Top of Raw data

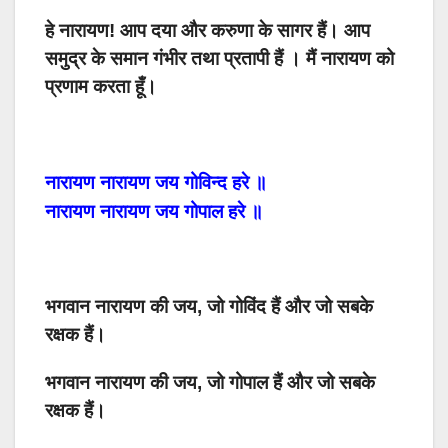
हे नारायण! आप दया और करुणा के सागर हैं। आप
समुद्र के समान गंभीर तथा प्रतापी हैं । मैं नारायण को
प्रणाम करता हूँ।
नारायण
नारायण
जय
गोविन्द
हरे
॥
नारायण
नारायण
जय
गोपाल
हरे
॥
भगवान नारायण की जय, जो गोविंद हैं और जो सबके
रक्षक हैं।
भगवान नारायण की जय, जो गोपाल हैं और जो सबके
रक्षक हैं।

Bottom of Raw data

Print the data above exactly, minus pictures.

*Result:*
हे नारायण! आप दया और करुणा के सागर हैं। आप
समुद्र के समान गंभीर तथा प्रतापी हैं । मैं नारायण को
प्रणाम करता हूँ।
नारायण
नारायण
जय
गोविन्द
हरे
॥
नारायण
नारायण
जय
गोपाल
हरे
॥
भगवान नारायण की जय, जो गोविंद हैं और जो सबके
रक्षक हैं।
भगवान नारायण की जय, जो गोपाल हैं और जो सबके
रक्षक हैं।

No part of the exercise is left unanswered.